The white stakes that line the fairways of River’s Edge define the boundary of the playable golf course.  Going out of bounds (OB) is undoubtedly one of the worst possible results for any of our golf shots.  But it happens, and these are our local rules recommended for casual play and not for competitions regarding OB.

All areas outside the boundary edge of the course are OB and all areas inside that edge are in-bounds.  The boundary edge of the course, as designated by white stakes, extends both up above the ground and down below the ground.

The boundary edge is defined by the direct line from one stake to the next at ground level (excluding angled supports).  You are OB if your ball is resting on this imaginary line or outside of it.

If you believe that your ball may have traveled outside the OB boundary, then we encourage you to play a provisional ball to save time and extra penalty.  You must announce that you are hitting a provisional ball.

If your original shot is OB, your provisional ball is your ball in play with a one-shot penalty under stroke and distance, and you don’t have to take the time to walk all the way back to the spot of your previous stroke.

However, if you did not hit a provisional ball, and with the permission of your playing partners, follow the new Out of Bounds Penalty Procedure adapted by the R&A and USGA in 2019.

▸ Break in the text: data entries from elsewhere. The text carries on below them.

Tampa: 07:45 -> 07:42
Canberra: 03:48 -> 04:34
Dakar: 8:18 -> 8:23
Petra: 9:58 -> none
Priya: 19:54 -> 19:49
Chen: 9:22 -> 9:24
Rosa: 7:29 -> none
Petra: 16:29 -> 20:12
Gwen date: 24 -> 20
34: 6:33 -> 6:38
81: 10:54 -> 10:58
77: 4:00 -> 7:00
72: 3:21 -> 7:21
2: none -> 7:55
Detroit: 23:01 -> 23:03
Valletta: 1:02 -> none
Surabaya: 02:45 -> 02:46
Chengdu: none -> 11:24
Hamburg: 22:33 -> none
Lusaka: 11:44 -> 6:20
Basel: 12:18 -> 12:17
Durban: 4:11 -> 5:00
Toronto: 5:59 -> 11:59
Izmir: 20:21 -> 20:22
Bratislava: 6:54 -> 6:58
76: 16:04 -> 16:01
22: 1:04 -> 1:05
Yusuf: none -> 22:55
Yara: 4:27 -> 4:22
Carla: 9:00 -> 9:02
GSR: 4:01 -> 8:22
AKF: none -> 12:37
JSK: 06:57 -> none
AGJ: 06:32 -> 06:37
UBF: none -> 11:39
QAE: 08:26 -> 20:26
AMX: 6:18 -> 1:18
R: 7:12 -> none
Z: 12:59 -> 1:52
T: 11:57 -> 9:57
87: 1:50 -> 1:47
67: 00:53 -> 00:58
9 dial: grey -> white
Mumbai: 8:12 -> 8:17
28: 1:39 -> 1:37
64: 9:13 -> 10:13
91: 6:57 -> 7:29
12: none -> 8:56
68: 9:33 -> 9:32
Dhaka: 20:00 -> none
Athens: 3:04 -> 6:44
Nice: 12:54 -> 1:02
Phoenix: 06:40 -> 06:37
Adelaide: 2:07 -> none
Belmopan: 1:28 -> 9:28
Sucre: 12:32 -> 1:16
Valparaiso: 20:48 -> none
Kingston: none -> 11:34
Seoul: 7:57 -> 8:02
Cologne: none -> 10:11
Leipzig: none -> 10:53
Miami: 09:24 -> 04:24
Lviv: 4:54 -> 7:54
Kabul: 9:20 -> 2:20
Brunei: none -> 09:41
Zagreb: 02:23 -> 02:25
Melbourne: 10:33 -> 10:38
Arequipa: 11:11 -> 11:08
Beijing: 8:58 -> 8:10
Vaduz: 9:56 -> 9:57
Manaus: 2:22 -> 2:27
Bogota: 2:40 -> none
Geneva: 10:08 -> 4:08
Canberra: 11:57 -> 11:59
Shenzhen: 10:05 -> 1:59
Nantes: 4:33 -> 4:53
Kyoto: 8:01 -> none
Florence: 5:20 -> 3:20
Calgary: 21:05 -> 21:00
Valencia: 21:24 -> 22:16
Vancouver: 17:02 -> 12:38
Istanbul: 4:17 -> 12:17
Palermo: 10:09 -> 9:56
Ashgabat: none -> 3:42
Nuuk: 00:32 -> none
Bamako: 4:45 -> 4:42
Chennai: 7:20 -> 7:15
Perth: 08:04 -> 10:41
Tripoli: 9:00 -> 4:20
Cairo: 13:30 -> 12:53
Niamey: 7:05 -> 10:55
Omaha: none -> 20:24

Under this rule, for two penalty strokes, you can estimate the spot where your ball is lost or went out of bounds and then find the nearest fairway edge that is not nearer the hole than the estimated spot.  You can drop a ball in the fairway within two club-lengths of that fairway edge point, or anywhere between there and the estimated spot where your ball is lost or went out of bounds.

There are several pieces of construction equipment on hole #10, what is happening?

We have redesigned the cart path.  The engineering on the upper part of path created a safety issue so it is getting shaped to a new, safer grade.   

Additionally, our objective for the course is to soften play for the average golfer.  The current design of the #10 approach does not “reward” an shot left of the green.  The ball will either hit the cart path and go who knows where, or you will be in huge bunker.  

We have removed the cart path on the left side of the hole and are replacing it with a cart path on the right side of the green.  Players will follow the new path 2/3s the distance of the hole, enter the fairway and then return on the right side of the green closer to Mt. Washington to go to #11. 

The current bunker will be reduced in size by 50% or more and the current back portion of the bunker returned to grass creating a shallow swale.  The top area where the cart path was will be shaped and seeded to support a soft landing and hopefully rewarding that shot with a roll to the swale.  We think it will lower the average strokes per hole for the average golfer for #10.